What type of poetry is the road not taken




















In , feeling frustrated by his job prospects and a lack of traction in his poetry career, Frost moved his family to a farm left to him by his grandfather in Derry, New Hampshire. Frost would live there for nine years, and many of his most famous early poems were written before his morning chores while tending to the farm.

Consequently, Frost decided to sell the farm in and moved his family to London. Finally, after years of struggle, Frost became a famous poet essentially overnight. He received numerous awards and recognitions, including the Pulitzer Prize for poetry, and became the public face of 20th century American poetry. Late in life, at 86 years old, Robert Frost also became the first inaugural poet at John F.

Throughout his career, Frost never strayed far from old-fashioned, pastoral poetry, despite the fact that newer American poets moved in a more experimental direction. Frost and Thomas were fond of hiking together, and Thomas often had trouble making up his mind which trail they should follow.

Frost first read it to some college students who, to his surprise, thought it a very serious poem. Two roads diverged in a yellow wood, And sorry I could not travel both And be one traveler, long I stood And looked down one as far as I could To where it bent in the undergrowth;. Then took the other, as just as fair, And having perhaps the better claim, Because it was grassy and wanted wear; Though as for that the passing there Had worn them really about the same,.

And both that morning equally lay In leaves no step had trodden black. Oh, I kept the first for another day! Yet knowing how way leads on to way, I doubted if I should ever come back.

I shall be telling this with a sigh Somewhere ages and ages hence: Two roads diverged in a wood, and I— I took the one less traveled by, And that has made all the difference. Frost's most famous poem got its start as part of a letter sent to his best friend on the eve of World War I.

Frost and Thomas were great friends while Frost lived in England, both of them were well-read and very interested in nature. They frequently took long walks together , observing nature in the English countryside. He returned to the United States to avoid the war and fully expected Thomas to follow him. Thomas did not. Thomas, regretting his lack of achievement compared to his good friend Frost and feeling that the poem mocked his indecisiveness, decided to take initiative and fight for his country.

Unfortunately, Thomas was killed at the Battle of Arras on April 9, The poem has been republished thousands upon thousands of times and has inspired everything from self-help books to car commercials. But before we do, go back and reread the poem. Once you have that done, come back here Each decision we make sets us upon a path that we may not understand the importance of until much, much later. This theme is reflected throughout the poem.

But this is true for smaller, day-to-day decisions as well. Choosing who you spend time with, how hard you study, and what hobbies your pursue are examples of smaller choices that also shape your future, too. The speaker of the poem understands that. They stand at the crossroads of these two paths for a long time, contemplating their choice.

First, they stare down one path as far as he or she can, to where it trails off into the undergrowth. We see that in this stanza:. Just like in life, each path leads to another path, and then another.

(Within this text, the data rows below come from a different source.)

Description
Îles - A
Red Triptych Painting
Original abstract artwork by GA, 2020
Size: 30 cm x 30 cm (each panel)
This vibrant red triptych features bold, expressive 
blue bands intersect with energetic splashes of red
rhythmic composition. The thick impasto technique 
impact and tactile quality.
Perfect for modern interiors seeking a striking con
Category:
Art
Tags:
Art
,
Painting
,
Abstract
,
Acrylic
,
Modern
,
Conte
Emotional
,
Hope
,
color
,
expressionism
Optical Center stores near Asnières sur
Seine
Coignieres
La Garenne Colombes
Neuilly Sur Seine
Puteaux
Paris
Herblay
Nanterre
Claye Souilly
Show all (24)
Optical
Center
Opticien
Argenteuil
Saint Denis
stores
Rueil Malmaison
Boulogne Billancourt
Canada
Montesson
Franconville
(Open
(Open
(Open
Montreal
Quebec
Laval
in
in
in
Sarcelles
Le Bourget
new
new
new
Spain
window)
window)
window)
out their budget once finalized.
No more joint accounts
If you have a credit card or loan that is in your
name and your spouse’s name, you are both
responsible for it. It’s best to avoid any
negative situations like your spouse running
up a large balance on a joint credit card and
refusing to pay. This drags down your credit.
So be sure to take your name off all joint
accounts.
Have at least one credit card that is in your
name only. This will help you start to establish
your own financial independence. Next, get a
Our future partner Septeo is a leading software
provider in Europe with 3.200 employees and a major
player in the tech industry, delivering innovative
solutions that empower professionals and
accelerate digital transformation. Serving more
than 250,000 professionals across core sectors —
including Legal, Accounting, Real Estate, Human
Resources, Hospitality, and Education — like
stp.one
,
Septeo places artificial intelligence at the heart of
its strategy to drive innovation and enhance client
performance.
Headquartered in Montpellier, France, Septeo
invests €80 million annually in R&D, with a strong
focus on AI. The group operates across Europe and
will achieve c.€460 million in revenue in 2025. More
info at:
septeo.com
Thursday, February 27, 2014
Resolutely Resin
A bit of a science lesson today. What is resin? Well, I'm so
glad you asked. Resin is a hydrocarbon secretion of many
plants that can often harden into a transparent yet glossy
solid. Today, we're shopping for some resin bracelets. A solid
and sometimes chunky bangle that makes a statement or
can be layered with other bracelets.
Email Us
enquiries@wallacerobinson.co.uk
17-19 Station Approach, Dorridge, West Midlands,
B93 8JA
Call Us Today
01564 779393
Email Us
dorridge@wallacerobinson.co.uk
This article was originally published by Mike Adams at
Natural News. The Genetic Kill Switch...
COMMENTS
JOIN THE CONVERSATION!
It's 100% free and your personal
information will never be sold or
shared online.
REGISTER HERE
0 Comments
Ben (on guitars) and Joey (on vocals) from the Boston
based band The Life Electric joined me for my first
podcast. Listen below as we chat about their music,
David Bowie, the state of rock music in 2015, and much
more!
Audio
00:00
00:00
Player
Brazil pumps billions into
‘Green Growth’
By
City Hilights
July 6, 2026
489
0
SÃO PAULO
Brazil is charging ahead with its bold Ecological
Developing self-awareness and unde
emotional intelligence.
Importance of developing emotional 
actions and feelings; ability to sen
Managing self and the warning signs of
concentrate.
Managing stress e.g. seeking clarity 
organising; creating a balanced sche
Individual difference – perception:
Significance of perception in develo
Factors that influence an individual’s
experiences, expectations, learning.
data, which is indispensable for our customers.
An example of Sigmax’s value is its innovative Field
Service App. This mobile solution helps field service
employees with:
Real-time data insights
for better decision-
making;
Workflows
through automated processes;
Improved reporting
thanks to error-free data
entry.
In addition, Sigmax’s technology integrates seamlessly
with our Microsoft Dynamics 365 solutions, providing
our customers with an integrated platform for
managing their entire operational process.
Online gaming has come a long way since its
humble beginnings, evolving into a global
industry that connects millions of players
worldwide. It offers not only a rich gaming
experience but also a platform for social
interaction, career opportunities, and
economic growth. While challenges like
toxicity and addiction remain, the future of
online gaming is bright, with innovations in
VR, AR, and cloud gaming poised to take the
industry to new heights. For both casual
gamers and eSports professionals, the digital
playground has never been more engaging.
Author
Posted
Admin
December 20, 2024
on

This brings us to our first theme: how hindsight gives our choices power. However, the poem also suggests that while the choices we make are important, how we interpret these choices is what really makes us who we are.

There are four stressed syllables per line, varying on an iambic tetrameter base. This has got to be among the best-known, most-often-misunderstood poems on the planet. Several generations of careless readers have turned it into a piece of Hallmark happy-graduation-son, seize-the-future puffery. But you yourself can resurrect it from zombie-hood by reading it—not with imagination, even, but simply with accuracy.

These are the facts; we cannot justifiably ignore the reverberations they send through the easy aphorisms of the last two stanzas. One of the attractions of the poem is its archetypal dilemma, one that we instantly recognize because each of us encounters it innumerable times, both literally and figuratively.

Paths in the woods and forks in roads are ancient and deep-seated metaphors for the lifeline, its crises and decisions. Identical forks, in particular, symbolize for us the nexus of free will and fate: We are free to choose, but we do not really know beforehand what we are choosing between.

Our route is, thus, determined by an accretion of choice and chance, and it is impossible to separate the two. Teach your students to analyze literature like LitCharts does. Detailed explanations, analysis, and citation info for every important quote on LitCharts.

The original text plus a side-by-side modern translation of every Shakespeare play. Sign Up. Already have an account? Sign in. From the creators of SparkNotes, something better. Literature Poetry Lit Terms Shakescleare.

Download this LitChart! Question about this poem? Ask us. Cite This Page. Lines It gathers to a greatness, like the ooze of oil Crushed.